PS. Im dłużej patrzę na stojące obok siebie na półce F-84E Revella i F-84G Tamiyi, tym bardziej mi się wydaje, że Revell wygląda jednak bardziej Thunderjetowato. Tamiya jest jakaś taka pękata. Co mi się w Revellu najmniej podoba, to owiewka. powinna być wyższa. Optymalny byłby Revell z oviewką vacu. Ale proszę nie cytować tego jako definitywnego stwierdzenia. Nie mam wiarygodnych planów T-jeta i moje wrażenie może być mylne.

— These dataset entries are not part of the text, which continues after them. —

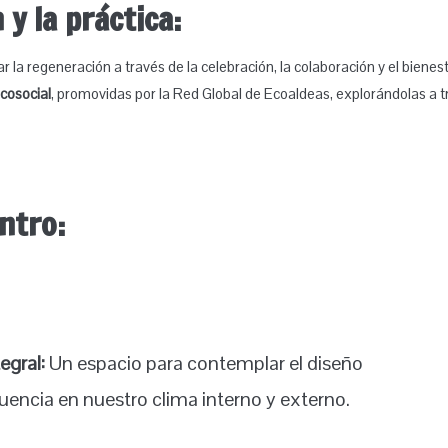
 y la práctica:
la regeneración a través de la celebración, la colaboración y el bienes
cosocial
, promovidas por la Red Global de Ecoaldeas, explorándolas a t
ntro:
egral:
Un espacio para contemplar el diseño
luencia en nuestro clima interno y externo.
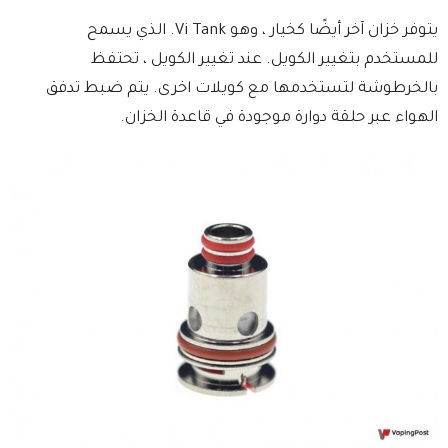
يتوفر خزان آخر أيضًا كخيار ، وهو Vi Tank. الذي يسمح
للمستخدم بتغيير الكويل. عند تغيير الكويل ، تحتفظ
بالخرطوشة لتستخدمها مع كويلات اخرى. يتم ضبط تدفق
الهواء عبر حلقة دوارة موجودة في قاعدة الخزان.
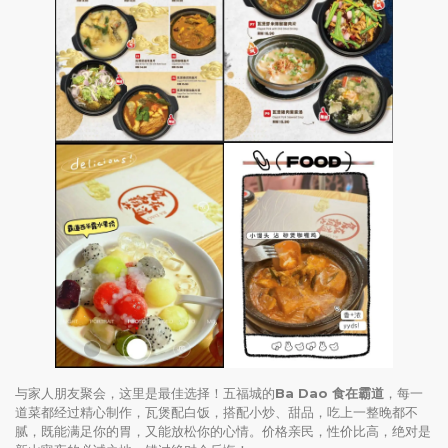
与家人朋友聚会，这里是最佳选择！五福城的
Ba Dao 食在霸道
，每一
道菜都经过精心制作，瓦煲配白饭，搭配小炒、甜品，吃上一整晚都不
腻，既能满足你的胃，又能放松你的心情。价格亲民，性价比高，绝对是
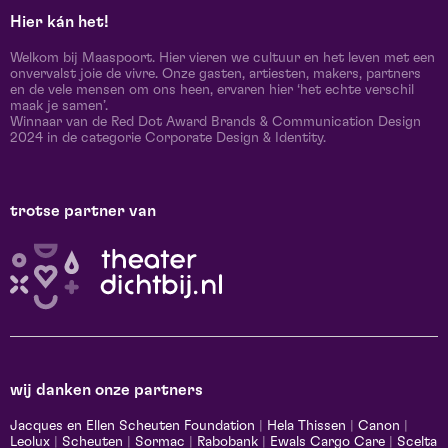
Hier kán het!
Welkom bij Maaspoort. Hier vieren we cultuur en het leven met een
onvervalst joie de vivre. Onze gasten, artiesten, makers, partners
en de vele mensen om ons heen, ervaren hier ‘het echte verschil
maak je samen’.
Winnaar van de Red Dot Award Brands & Communication Design
2024 in de categorie Corporate Design & Identity.
trotse partner van
wij danken onze partners
Jacques en Ellen Scheuten Foundation
|
Hela Thissen
|
Canon
|
Leolux
|
Scheuten
|
Sormac
|
Rabobank
|
Ewals Cargo Care
|
Scelta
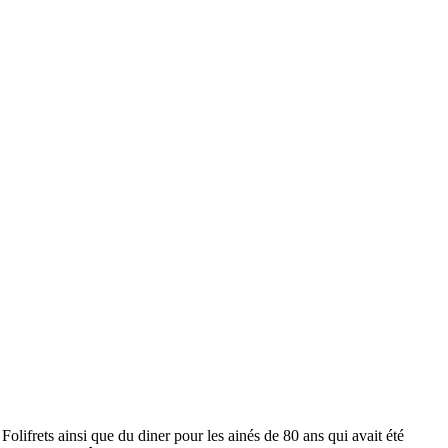
lifrets ainsi que du diner pour les ainés de 80 ans qui avait été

Re: F-84G Thunderjet, Tamiya 1/48

PostNapisane: poniedziałek, 15 października 2007, 14:31
przez Gienek
Widziałem już tyle modeli Tomka i ...
wreszcie!!!! Odkryłem i wiem do czego uczepić się w prezentowanych przez niego modelach. A to wszystko dzięki zdjęciu zamieszczonemu przez Darka.
Tomku - brak chmur na niebieskim tle !!! :mrgreen:

Re: F-84G Thunderjet, Tamiya 1/48

PostNapisane: poniedziałek, 15 października 2007, 17:46
przez Darek Trzeciak
I Bambo gdzieś się był zapodział :lol: :lol: :lol:

Re: F-84G Thunderjet, Tamiya 1/48

PostNapisane: wtorek, 16 października 2007, 18:44
przez young
Bardzo "miły" odkurzacz :D . Naprawdę na tych zdjęciach wygląda jak real - wspaniały. (Choć powiem szczerze, że wolę modelik zamieszczony jeszcze na s'PWM ze względu na malowanie ;o) usaf, to portugalskie jednak mi nie przypadło do gustu.)

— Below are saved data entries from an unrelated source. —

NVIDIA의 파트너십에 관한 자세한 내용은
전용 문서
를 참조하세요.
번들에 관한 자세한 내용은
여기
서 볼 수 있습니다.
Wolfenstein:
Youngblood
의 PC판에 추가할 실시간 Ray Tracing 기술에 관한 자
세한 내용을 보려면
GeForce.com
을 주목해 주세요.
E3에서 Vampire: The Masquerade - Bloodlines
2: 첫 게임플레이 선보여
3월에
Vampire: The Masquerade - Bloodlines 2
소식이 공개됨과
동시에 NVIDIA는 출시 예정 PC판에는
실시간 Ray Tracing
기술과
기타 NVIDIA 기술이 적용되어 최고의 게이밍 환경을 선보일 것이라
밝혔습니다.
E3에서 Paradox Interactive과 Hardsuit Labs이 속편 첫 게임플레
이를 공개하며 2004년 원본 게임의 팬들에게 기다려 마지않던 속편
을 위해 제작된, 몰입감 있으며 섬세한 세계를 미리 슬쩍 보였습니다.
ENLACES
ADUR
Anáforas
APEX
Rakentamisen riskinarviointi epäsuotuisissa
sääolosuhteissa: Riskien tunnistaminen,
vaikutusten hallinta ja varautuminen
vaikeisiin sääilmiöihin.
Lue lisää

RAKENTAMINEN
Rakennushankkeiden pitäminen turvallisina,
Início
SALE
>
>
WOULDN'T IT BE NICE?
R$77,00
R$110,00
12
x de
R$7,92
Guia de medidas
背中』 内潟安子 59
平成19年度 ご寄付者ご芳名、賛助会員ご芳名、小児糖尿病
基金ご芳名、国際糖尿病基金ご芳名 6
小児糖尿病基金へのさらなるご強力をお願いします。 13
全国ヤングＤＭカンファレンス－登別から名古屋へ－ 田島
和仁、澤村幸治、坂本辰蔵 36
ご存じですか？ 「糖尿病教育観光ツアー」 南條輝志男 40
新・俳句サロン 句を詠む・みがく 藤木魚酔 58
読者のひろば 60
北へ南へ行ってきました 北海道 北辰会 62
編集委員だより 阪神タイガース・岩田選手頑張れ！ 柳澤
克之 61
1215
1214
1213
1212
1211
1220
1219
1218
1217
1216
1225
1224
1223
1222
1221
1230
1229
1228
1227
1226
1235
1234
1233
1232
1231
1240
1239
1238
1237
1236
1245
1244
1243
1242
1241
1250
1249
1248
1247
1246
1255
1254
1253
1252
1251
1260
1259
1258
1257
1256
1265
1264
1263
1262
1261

Re: F-84G Thunderjet, Tamiya 1/48

PostNapisane: wtorek, 16 października 2007, 21:45
przez mr.jaro
Piekne, czyste wykonanie!

Re: F-84G Thunderjet, Tamiya 1/48

PostNapisane: sobota, 7 maja 2011, 21:07
przez spiton
Ale fajny F-84
I foty piękne !!
Można się nabrać.

Re: F-84G Thunderjet, Tamiya 1/48

PostNapisane: niedziela, 8 maja 2011, 00:35
przez Mecenas...Kolekcjoner...
można ale nie do końca, bo jaki samolot odrzutowy startuje z piaskownicy...????